(Beginning of THE INPUT)
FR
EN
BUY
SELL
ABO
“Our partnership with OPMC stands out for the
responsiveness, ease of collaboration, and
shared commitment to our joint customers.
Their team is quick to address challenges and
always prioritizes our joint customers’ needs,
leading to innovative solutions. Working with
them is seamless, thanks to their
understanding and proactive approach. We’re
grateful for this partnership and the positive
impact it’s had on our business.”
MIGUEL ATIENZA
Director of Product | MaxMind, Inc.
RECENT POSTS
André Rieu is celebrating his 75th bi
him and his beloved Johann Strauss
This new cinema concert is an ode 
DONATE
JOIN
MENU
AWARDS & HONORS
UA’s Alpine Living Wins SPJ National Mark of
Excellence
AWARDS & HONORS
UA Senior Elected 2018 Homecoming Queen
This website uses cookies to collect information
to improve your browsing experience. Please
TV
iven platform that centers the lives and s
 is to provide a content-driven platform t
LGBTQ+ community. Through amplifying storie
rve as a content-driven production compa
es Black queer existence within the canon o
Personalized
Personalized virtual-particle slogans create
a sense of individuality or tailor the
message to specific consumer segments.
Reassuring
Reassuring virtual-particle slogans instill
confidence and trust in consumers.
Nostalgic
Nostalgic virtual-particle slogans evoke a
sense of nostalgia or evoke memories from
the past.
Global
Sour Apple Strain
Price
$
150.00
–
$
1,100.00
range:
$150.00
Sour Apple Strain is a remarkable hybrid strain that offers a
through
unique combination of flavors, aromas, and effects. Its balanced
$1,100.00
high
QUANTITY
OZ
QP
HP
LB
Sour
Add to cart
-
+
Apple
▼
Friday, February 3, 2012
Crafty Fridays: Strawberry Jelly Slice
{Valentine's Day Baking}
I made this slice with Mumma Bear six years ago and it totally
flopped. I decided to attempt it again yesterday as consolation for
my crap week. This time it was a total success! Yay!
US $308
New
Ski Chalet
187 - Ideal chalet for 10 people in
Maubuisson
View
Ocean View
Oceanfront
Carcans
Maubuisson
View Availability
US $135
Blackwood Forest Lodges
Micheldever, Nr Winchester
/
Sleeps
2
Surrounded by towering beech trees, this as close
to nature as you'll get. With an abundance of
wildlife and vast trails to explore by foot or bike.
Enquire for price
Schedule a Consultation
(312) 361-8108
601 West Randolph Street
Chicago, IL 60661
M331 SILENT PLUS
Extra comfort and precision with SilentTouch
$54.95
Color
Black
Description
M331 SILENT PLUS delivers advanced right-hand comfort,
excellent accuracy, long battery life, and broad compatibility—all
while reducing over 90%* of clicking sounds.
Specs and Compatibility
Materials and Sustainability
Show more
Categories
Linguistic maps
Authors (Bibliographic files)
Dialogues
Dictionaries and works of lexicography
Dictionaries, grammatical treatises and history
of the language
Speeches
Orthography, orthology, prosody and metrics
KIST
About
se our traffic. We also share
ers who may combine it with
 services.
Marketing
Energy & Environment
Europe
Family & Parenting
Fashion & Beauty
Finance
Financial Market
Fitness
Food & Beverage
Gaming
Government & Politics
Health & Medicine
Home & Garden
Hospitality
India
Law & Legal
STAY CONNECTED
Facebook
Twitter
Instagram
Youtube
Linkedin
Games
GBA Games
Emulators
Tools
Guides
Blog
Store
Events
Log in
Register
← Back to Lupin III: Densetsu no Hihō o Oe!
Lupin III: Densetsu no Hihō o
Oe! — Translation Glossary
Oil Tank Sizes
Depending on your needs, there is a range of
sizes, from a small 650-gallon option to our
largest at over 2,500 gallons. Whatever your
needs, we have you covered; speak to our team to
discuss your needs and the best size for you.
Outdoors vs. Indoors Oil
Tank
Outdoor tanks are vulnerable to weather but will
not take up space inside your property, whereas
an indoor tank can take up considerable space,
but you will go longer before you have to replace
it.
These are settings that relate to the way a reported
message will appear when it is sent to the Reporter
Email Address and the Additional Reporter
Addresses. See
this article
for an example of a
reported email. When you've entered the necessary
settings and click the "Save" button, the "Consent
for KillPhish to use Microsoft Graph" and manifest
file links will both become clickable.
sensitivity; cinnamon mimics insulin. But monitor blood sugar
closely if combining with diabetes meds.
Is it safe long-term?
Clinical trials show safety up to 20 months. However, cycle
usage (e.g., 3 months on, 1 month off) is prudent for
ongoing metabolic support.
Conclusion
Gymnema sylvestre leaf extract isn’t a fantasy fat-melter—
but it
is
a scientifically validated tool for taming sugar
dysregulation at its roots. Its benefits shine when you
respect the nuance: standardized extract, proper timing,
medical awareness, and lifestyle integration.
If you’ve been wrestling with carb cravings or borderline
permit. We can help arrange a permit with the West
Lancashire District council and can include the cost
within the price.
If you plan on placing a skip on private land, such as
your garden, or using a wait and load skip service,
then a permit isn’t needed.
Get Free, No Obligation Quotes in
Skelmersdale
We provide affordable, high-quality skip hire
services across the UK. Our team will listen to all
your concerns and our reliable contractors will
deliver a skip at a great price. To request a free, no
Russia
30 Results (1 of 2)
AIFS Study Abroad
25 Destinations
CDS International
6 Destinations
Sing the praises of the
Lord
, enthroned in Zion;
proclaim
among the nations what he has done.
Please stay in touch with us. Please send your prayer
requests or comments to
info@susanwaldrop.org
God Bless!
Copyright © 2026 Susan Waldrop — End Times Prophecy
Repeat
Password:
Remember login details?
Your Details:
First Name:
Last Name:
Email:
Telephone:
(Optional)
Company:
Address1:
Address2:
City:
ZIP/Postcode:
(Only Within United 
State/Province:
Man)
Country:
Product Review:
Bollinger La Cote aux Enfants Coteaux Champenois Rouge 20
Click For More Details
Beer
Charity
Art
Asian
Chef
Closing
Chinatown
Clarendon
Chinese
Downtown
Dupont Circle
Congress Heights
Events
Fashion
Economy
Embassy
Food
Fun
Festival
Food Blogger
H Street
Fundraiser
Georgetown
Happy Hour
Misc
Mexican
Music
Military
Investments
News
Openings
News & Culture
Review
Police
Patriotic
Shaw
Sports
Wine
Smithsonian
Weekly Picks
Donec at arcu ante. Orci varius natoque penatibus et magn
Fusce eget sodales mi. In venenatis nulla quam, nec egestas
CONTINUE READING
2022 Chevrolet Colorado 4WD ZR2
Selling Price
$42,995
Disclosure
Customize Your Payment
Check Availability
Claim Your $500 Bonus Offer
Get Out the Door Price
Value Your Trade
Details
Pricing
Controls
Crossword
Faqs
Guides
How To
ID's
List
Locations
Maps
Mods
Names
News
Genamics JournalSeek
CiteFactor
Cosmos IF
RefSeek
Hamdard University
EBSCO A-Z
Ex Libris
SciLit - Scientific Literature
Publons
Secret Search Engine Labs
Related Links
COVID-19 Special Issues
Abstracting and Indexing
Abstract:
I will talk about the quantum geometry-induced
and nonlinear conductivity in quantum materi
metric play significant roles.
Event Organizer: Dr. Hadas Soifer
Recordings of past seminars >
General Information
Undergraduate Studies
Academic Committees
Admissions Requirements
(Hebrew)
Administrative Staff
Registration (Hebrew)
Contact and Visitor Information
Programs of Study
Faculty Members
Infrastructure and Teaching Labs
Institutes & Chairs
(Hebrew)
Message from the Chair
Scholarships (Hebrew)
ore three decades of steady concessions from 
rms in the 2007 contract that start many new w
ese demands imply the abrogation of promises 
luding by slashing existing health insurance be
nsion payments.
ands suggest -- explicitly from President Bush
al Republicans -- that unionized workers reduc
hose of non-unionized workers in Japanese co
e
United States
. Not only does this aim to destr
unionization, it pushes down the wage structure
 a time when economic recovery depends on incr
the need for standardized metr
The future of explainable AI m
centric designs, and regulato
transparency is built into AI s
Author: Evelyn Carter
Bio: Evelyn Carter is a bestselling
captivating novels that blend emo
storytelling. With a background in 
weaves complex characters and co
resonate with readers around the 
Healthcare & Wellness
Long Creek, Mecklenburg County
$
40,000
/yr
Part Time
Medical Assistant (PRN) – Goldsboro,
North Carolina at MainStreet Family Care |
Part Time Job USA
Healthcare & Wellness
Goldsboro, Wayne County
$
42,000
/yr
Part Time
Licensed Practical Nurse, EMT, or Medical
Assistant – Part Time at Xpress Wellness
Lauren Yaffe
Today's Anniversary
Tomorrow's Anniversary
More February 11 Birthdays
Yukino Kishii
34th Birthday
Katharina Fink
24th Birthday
(End of THE INPUT)
*WORK TO COMPLETE*. Wherever "that" occurs in the records above, copy the line it sits in.

*FINISHED TASK*.
iven platform that centers the lives and s
Sour Apple Strain is a remarkable hybrid strain that offers a
These are settings that relate to the way a reported
rms in the 2007 contract that start many new w
al Republicans -- that unionized workers reduc
captivating novels that blend emo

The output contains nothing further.